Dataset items

■ ■ ■

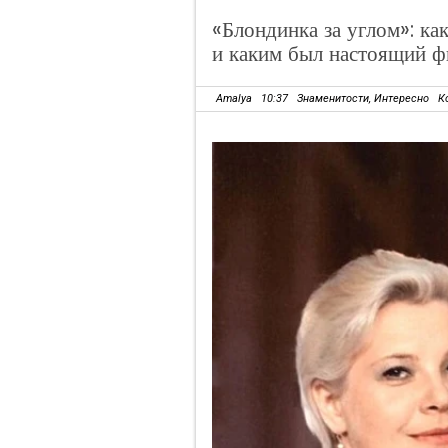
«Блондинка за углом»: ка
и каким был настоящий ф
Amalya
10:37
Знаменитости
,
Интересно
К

■ ■ ■

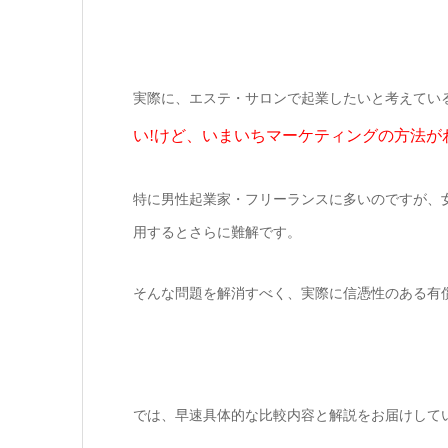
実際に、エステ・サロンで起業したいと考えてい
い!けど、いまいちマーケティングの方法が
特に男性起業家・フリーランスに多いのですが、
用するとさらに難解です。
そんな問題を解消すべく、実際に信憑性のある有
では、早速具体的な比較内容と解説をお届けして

■ ■ ■

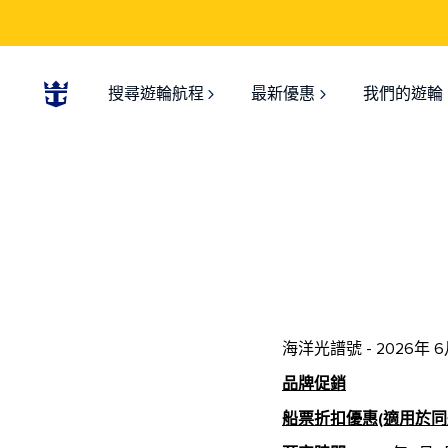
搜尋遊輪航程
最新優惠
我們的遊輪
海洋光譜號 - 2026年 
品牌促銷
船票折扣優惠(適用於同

■ ■ ■

EXERCISE
In the data above, find the line that contains "い!けど、いまいちマーケティングの方法が" and the line that contains "では、早速具体的な比較内容と解説をお届けして". Repeat exactly those lines and every line between them, and only those.

EXERCISE OUTPUT
い!けど、いまいちマーケティングの方法が
特に男性起業家・フリーランスに多いのですが、
用するとさらに難解です。
そんな問題を解消すべく、実際に信憑性のある有
では、早速具体的な比較内容と解説をお届けして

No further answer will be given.